It is apparent from Equation (6) that the descriptor SaasCcount plays a pivotal role in determining activity. This descriptor (SaasCcount) signifies the total number of carbon connected with one single bond along with two aromatic bonds. Positive contribution of this descriptor revealed the increase of anti-HIV activity of 1,2,3-thiadiazole thioacetanilides with presence of more number of carbon connected with single bond along with two aromatic bonds (Figure 2). The positive coefficient of SaasCcount (36%) showed that increase in the values of this descriptor is beneficial for anti-HIV activity (like in compounds 7c1, 7c5, 7d1, 7d2, 7d3, 7d4, 7d5, and 7d6). The next most important factor governing variation in the activity is T_2_Cl_6 (approximately 31%) and is directly proportional to the anti-HIV activity. The descriptor T_2_Cl_6 indicates that the count of number of double-bonded atoms (i.e., any double-bonded atoms, T_2) separated from chlorine atom by six bonds. The descriptor T_2_Cl_6 reveals the importance of chlorine atom at R2 position to be favorable for the activity. The positive coefficient of T_2_Cl_6 (approximately 31%) showed that increase in the values of this descriptor is beneficial for anti-HIV activity (like in compounds 7d1, 7d2, 7d3, 7d4, 7d5, and 7d6). As a positive contributing descriptor, XAMostHydrophobicHydrophilicDistance [signifies distance between most hydrophobic and hydrophilic point on the Vender Waals (vdW) surface] is also a physico-chemical descriptor influencing activity variation and is directly proportional to activity. The positive coefficient of XAMostHydrophobicHydrophilicDistance (17%) showed that increase in the values of this descriptor is beneficial for anti-HIV activity (like in compounds 7b2, 7c1, 7c5, 7d1, 7d2, and 7d3). The last descriptor is Quadrupole2 which shows the importance of magnitude. This descriptor is an individual descriptor that signifies magnitude of second tensor of quadrupole moments positively contributes to the biological activity (16%). The positive coefficient of Quadrupole2 showed that increase in the values of this descriptor is beneficial for anti-HIV activity (like in compounds 7b2, 7d2, and 7d4).

3D-QSAR

For 3D-QSAR, a kNN-MFA of 1,2,3-thiadiazole thioacetanilides derivatives with reported activities against HIV was prepared. Several 3D-QSAR models were generated using stepwise variable selection method resulted several statistically significant models, of which the corresponding best model is reported herein. 3D-QSAR model was selected based on the value of statistical parameters and the best kNN-MFA 3D-QSAR model with 18 training set compounds have a q2 = 0.89 and pred_r2 = 0.97.

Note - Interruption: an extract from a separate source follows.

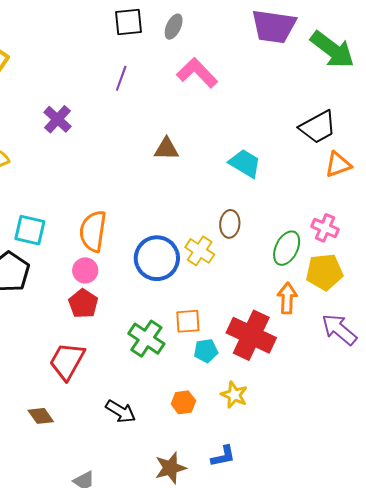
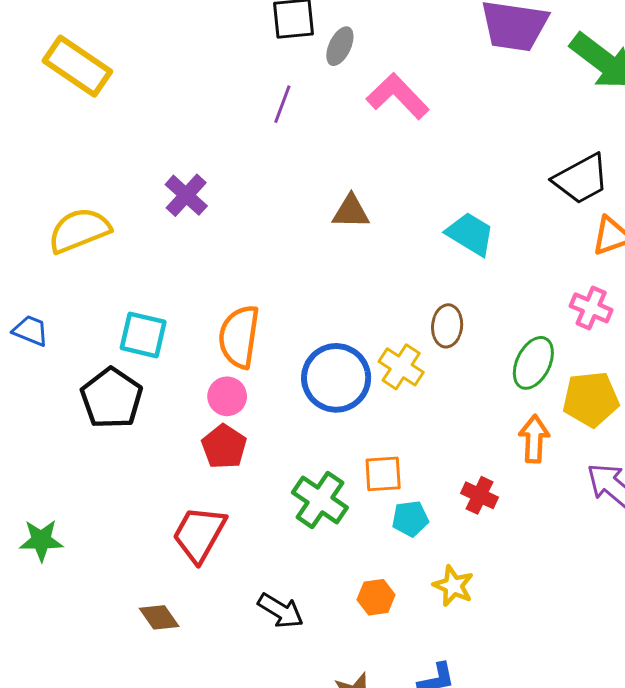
gray ellipse: (174, 27) -> (340, 46), moved
purple cross: (57, 119) -> (186, 195), moved
pink cross: (325, 228) -> (591, 308), moved
red cross: (251, 335) -> (480, 495), size x0.5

The kNN-MFA QSAR method explores formally the active analog approach which implies that compounds display similar profiles of pharmacological activities. In this method, the activity of each compound is predicted as average activity of k most chemically similar compounds from the dataset. The predictive ability of this Forward Stepwise Variable Selection kNN-MFA model was evaluated by predicting the biological activities of the test set molecules. Residuals values obtained by subtraction of predicted activities from biological activities were found near to zero. Therefore, it was concluded that the resultant QSAR model have good predictive ability. The actual, predicted activities,and residuals of both training and test sets molecules are given in Table 5. The plots of observed versus predicted activity of both training and test sets molecules helped in cross-validation of kNN-MFA QSAR model are depicted in Figure 3.
Table 5

Statistical results of 2D QSAR equation generated by MLR method and 3D QSAR models generated by forward stepwise variable selection kNN MFA method for 1,2,3-thiadiazole thioacetanilides derivatives

Serial number

Statistical parameter

Results

  

2D QSAR by MLR

3D QSAR by kNN

1

r 2

0.97

2

r _ 2se

0.19

3

q 2

0.94

0.89

4

q _ 2se

0.29

0.26

5

pred_r2

0.62

0.97

6

pred_r2se

0.43

0.15

7

F-test

60.77

8

N

12

18

9

Nearestneighbor

2

10

Degree of freedom

7

15

11

Contributing descriptors

SaasCcount (36.12%)

Quadrupole2 (16.06%)T_2_Cl_6 (16.72%)

XAMostHydrophobicHydrophilicDistance(31.10%)

H_171 (0.429396, 0.437677)

E_587 (−0.026282, –0.019153)

Figure 3

Comparison of observed activity versus predicted activity for training set and test set compounds according to 3D-QSAR model.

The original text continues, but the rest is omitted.